Tuesday, June 8, 2010

Pucker up

They say when it rain it pours, but this is ridiculous. You go days, weeks, months without any good, tasty lesbianish happenings and then – BOOM – a ton of them blow up all at once. We’ve got Sandra Bullock kissing Scarlett Johansson at the MTV Movie Awards for no other reason than it’s hot to kiss Scarlett Johansson. Somewhere Meryl Streep is seething with jealousy. Then we’ve got Ruby Rose and Kim Stolz tweeting what everyone else’s gaydar already told them: Kristen Stewart seems mighty gay. Their tweets were followed by adorable Twitter death threats from Twihard wingnuts who think calling KStew (forevermore affectionately redubbed GayStew) a lesbian is slander. It’s not, kids. Also, vampires aren’t real. And finally we’ve got little Miley Cyrus air kissing a female dancer and then blowing her defense of the act by saying because their lips didn’t touch that she “did nothing wrong.” Once more with feeling: Kissing girls isn’t “wrong” or “bad” or “slanderous.” It’s just awesome. Also, did you know Cybill Shepherd has another lesbian daughter (scroll to the end)? I know! It’s totally pouring. And I’m probably missing something.

So amid this downpour I have only one thing to say: Look, straight (and gayish) ladies who want to publicly (or secretly) make out with other ladies – cool it. I’m going on vacation tomorrow for two weeks. Don’t do all your gay stuff while I’m gone and therefore can’t comment snarkily on it. I don’t want to miss all the ridiculousness. Well, OK, I could do with a little less ridiculous in some cases. I mean, what the hell was that Sandy-ScarJo kiss all about anyway?
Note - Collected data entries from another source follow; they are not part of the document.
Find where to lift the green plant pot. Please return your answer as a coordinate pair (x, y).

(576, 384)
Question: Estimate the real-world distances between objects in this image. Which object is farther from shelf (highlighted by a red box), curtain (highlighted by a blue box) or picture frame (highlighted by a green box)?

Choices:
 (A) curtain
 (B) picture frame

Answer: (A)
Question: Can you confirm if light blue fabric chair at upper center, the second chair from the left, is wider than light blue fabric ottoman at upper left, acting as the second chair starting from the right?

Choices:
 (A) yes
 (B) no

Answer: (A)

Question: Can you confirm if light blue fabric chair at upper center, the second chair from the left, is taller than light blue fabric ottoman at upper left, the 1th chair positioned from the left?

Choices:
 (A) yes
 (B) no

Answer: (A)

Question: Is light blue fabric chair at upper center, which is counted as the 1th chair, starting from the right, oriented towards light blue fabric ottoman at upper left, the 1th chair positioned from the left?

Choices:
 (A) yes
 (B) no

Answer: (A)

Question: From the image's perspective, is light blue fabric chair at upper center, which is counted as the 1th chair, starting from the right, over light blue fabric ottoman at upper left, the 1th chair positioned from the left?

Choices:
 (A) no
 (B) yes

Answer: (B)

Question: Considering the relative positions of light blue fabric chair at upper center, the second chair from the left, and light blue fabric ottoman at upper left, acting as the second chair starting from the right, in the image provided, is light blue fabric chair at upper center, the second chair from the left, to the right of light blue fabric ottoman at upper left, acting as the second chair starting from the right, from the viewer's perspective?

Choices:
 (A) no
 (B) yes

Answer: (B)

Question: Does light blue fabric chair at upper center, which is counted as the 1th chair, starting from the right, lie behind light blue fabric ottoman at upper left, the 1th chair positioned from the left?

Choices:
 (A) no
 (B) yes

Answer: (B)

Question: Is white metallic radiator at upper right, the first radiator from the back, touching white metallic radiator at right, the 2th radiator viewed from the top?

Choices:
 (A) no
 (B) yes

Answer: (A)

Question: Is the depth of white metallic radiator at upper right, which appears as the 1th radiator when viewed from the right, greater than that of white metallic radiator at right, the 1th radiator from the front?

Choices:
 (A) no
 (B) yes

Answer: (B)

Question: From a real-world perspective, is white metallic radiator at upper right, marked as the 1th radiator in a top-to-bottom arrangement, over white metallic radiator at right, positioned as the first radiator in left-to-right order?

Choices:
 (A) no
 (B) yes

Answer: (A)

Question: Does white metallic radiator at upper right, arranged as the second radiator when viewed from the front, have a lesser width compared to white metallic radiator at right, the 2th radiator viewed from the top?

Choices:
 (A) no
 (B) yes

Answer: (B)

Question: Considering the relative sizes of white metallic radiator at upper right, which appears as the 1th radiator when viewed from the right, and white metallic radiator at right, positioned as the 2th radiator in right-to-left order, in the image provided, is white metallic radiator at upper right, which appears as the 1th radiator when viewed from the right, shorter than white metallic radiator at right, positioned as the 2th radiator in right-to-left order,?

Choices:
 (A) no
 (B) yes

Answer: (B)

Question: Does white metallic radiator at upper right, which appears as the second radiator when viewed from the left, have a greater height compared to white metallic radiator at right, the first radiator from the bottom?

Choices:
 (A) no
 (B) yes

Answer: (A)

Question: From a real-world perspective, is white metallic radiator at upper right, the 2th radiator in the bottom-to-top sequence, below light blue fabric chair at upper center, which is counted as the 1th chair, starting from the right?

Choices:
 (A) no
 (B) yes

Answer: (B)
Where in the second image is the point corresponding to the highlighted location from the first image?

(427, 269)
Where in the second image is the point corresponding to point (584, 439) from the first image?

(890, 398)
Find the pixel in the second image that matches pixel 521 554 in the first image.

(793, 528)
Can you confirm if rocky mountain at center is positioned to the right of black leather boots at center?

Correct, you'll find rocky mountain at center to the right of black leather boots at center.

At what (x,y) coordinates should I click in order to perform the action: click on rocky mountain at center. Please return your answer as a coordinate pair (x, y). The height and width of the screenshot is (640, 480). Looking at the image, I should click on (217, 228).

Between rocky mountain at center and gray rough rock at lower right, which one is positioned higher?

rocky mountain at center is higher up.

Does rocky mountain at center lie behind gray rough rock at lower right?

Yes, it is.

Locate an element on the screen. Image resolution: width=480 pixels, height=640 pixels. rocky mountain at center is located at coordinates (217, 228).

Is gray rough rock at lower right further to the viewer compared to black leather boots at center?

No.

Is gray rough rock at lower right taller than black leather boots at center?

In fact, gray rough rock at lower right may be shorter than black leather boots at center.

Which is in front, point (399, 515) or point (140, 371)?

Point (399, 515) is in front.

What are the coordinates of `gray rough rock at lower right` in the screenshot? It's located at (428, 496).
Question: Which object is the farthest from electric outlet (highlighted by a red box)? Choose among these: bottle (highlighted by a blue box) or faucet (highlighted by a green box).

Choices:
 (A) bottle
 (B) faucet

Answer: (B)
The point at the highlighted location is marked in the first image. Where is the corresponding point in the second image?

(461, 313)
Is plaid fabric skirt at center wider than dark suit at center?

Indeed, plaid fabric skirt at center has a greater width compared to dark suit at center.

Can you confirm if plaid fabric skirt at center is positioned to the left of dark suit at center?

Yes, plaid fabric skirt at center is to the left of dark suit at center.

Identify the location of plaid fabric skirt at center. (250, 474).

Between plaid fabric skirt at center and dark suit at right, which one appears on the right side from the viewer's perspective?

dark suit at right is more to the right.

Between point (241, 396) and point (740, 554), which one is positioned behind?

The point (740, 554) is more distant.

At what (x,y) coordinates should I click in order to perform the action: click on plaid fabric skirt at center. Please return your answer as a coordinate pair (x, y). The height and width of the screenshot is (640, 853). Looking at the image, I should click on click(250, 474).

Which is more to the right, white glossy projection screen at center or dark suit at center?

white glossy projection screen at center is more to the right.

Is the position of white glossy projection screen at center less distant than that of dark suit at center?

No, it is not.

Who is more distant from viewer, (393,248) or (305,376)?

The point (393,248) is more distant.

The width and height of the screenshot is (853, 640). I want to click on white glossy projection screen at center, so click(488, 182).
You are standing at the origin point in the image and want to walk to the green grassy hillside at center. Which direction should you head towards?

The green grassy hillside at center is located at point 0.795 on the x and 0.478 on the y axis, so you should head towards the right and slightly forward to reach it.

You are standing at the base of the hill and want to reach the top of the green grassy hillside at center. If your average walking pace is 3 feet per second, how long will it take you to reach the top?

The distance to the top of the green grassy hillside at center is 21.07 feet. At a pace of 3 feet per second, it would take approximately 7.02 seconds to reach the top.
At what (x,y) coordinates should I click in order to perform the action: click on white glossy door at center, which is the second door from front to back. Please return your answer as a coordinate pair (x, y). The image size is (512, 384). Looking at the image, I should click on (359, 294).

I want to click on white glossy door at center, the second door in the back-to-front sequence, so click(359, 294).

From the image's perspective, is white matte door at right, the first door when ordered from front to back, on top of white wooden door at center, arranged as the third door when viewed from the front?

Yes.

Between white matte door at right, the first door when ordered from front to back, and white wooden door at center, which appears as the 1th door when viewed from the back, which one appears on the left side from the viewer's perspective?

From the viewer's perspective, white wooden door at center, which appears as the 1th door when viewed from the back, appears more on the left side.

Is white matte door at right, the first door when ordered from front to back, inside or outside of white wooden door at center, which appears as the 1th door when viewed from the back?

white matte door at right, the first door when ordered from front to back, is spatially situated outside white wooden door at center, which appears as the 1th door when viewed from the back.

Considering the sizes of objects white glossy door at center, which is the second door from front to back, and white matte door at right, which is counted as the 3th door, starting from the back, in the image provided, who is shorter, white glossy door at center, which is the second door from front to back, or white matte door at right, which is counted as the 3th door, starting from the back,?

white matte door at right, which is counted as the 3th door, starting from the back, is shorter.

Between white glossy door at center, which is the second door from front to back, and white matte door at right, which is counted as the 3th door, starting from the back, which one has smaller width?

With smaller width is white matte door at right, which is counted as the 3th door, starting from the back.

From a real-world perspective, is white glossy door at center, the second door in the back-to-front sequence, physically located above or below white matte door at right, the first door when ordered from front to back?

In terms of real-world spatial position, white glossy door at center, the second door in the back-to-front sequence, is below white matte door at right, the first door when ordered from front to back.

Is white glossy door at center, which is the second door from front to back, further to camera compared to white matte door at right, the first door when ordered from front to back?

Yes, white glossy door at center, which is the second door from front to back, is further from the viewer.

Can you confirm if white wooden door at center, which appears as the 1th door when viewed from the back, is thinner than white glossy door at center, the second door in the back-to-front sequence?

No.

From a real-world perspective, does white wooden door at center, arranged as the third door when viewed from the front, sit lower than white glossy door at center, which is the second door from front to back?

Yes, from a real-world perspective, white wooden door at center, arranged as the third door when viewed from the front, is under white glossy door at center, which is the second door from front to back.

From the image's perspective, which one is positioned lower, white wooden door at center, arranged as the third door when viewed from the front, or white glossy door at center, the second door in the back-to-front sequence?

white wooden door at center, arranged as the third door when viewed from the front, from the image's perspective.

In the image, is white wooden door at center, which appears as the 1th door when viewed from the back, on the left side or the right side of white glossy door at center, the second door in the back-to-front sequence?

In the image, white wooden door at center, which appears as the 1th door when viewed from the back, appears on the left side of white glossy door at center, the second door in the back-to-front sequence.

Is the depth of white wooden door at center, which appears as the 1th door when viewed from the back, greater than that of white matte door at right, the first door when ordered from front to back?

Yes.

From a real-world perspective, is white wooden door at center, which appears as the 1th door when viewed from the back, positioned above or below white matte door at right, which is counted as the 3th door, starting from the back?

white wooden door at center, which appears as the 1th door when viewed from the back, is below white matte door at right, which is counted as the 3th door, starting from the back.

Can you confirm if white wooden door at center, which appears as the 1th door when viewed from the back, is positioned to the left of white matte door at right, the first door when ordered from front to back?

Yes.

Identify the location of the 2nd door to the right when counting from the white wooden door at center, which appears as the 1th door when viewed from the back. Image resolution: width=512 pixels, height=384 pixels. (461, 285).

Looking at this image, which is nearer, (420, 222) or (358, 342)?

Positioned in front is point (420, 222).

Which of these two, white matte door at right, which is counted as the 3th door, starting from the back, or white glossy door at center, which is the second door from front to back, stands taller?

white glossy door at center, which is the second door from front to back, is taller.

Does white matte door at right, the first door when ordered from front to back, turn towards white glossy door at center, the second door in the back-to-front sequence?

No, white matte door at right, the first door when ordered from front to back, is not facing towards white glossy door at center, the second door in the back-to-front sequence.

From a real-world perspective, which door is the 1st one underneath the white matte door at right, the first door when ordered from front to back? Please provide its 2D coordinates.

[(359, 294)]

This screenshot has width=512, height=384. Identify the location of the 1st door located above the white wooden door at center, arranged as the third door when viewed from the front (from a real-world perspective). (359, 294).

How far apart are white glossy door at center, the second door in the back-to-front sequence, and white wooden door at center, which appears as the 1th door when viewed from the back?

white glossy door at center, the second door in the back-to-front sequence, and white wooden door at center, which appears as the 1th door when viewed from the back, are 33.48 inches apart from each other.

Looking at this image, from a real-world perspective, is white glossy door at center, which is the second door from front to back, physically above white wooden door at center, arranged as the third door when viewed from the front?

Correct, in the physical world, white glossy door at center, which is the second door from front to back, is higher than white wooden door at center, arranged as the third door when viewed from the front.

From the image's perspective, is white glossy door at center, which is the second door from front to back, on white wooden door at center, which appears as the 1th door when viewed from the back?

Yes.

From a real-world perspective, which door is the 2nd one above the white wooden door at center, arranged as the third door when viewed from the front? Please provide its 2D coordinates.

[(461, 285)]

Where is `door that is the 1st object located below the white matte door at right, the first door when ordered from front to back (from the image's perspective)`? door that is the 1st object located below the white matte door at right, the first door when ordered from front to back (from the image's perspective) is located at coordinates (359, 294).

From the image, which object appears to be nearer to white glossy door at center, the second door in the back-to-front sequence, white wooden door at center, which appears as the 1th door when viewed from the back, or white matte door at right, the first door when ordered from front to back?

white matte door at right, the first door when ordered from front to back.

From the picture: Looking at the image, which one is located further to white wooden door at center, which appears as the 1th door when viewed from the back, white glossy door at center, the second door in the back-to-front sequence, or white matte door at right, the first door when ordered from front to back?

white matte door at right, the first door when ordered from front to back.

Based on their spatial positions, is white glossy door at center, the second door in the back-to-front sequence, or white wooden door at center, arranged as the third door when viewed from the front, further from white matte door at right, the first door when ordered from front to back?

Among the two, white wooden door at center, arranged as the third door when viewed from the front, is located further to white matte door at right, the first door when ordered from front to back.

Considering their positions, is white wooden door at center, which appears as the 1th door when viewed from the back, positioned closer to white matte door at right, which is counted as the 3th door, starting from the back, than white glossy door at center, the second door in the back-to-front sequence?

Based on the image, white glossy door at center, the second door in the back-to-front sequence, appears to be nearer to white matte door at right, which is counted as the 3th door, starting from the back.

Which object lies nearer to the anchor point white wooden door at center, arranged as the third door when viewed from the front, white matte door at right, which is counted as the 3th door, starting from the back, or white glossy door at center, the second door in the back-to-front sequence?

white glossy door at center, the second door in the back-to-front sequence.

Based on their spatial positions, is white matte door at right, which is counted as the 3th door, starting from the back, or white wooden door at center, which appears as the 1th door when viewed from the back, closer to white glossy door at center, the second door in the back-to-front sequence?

While I’m not complaining about the act itself (a refresher, girls kissing is always awesome). But I am complaining about the reasoning. For laughs? For the straight boys? For attention? Jezebel has a great rundown of the reasoning for each instant of straight-girl on straight-girl smooching. Sure, this trend of fauxmosexual snogs is good for a giggle and to fuel our most feverish wishful thinking. And ultimately, I don’t think it really hurts us – in a strange way may help normalize the concept. But call me when the real homosexuals show up. What can I say, I like my kisses to count.